The Beast Page 94

For some strange reason, when he righted his head, his cell phone ended up in his palm.

And before he could stop himself, a call was ringing through. Once. Twice. Three times . . .

“Hello?” a female voice said.

Assail’s body responded like a tuning fork, his veins vibrating inside his skin, his brain’s wiring flushed with a buzz that not even cocaine could get near.

“. . . hello?”

Closing his eyes, he mouthed something he was glad Marisol could neither hear nor read upon his lips—and then dropped the phone from his ear. As he ended the connection, he wondered why he kept torturing himself by calling her and hanging up like that.

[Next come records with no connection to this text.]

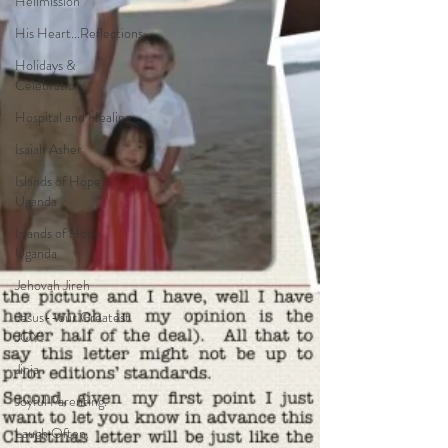
Helimission
His Heart...Reflections
Holidays &
Celebrations
Hospital and Healing
Isaiah Asher
Islands of Hope
Uganda
Islands of Hope
Uganda
Jehovah Jireh
Jesus--our Greatest
JOY!
Jinja
Joyful Parenting.
Laugh Often.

Then again, he didn’t just enjoy torturing others, did he.

After all, enmity, like kindness, started at home.

* * *

It was like watching paint dry.

As Vishous lit up another hand-rolled and sat back against the shelving full of lesser jars, he watched the torchlight flicker over Xcor’s ugly fucking face. He’d started his shift at nightfall, and had sent Butch downtown to work. At this point, it was a waste of resources to have more than one person babysitting for the bastard.

Wake up, asshole, he thought. Come on, open those eyes.

Yeah, file that under NFW. The movement that had been twitching that one side of Xcor’s body had ceased during the day, and now the only break in the slab-of-meat inanimation was the rise and fall of the chest. The monitoring equipment—which V had silenced because one, he could see the readouts just fine, and two, the incessant beeping had made him want to go lead-shower on the shit—indicated that, for someone in a deep coma, Xcor’s basic functions were doing all right. And meanwhile, the IV was pumping fluids and nutrients into his veins, the catheter was draining his bladder, and that electric blanket was keeping his core temperature up.

V Really fucking wished the bastard would come to.

Too much time to think—

As a text chimed, he checked his phone, then got up and strode off, covering the distance to the gate quickly.

Jane was waiting on the far side of the iron bars with their steel mesh, duffels hanging off her shoulders, white coat and blue scrubs insanely erotic even though they were baggy as hell, phone in her hand as she texted someone. Focused on her cell, her short blond hair fell forward and obscured her face, but he could tell she had no makeup on—and for some reason, he took special notice of her blunt, unpolished nails.

She always kept those puppies filed down so she didn’t snag surgical gloves on them.

Or internal organs, as it were.

For a moment, he stopped and simply stared at her. She was so buried in her work, she hadn’t even noticed him, and man, he just loved that about her. Her mind, that huge engine under her skull, was the sexiest thing about her, the force that challenged him, kept him on his toes . . . and made him feel, every once in a while, as if maybe, possibly, perhaps he wasn’t actually the smartest person in the household.

And then, of course, there was her in the middle of that battlefield, lesser body parts everywhere, guns and the possibility of devastating chaos as close as the grass under your feet, and her entire focus on saving his brother.

“V?”

The way she said his name suggested she might have tried to get his attention a couple of times.

“Sorry, hey.” He freed the lock and opened the gate, standing aside so she could fit in with all that gear. “You want some help lugging that shit?”

“Nope, I got it.” She gave him a smile, and then was all business. “How we doing in there?”

Funny, they didn’t really hug much, did they. The other couples in the mansion usually did that big greeting thing, but he and Jane? Always too much to talk about.

Whatever, he’d never been into the sappy crap.

After all, anything even remotely pink made him itch. And not just because it might be a sign of a localized skin infection.

“Xcor and I have been arguing.” As the two of them walked side by side down the corridor, their shadows sped forward and then fell back as they came up to and passed by the various torches. “He’s a Yankees fan, so you can imagine the smack talk. There is some common ground, though. He hates my mother, too.”

Jane’s laughter was deep and kind of abrupt, an arguably ugly sound that he fucking loved.

“Is that so?” She jacked up one of the duffels. “Any other conversations of note?”

“He has no taste in music. He didn’t even know who Eazy-E was.”

“Okay, that is just wrong.”

“I know. These young kids today. The world’s going into the shitter.”

At Xcor’s bedside—or gurney-side, as was the case—Jane dropped her load and then just stood there, her eyes going over her patient and lingering on the readouts.

“Battery life is stronger than we thought,” V murmured as he took a drag. “We still have a couple of hours before we need to do a switch.”

“Good—I’ll leave the replacements off to the side here.”

V backed up and let her have some room as she checked Xcor’s catheter, gave him a new bag of saline solution, and administered a number of drugs through his IV.

“So what do you think?” he asked. Not because he didn’t have his own opinion, but rather because he loved her to go clinical on him.

As she began rattling off a number of multi-syllabic Latin-derived medical terms, he had to rearrange himself in his leathers. Something about her getting all professional made him want to get all up in her. Probably had to do with the bonding thing—he wanted to mark this spectacular person as his, so the whole world knew they needed to back the fuck off.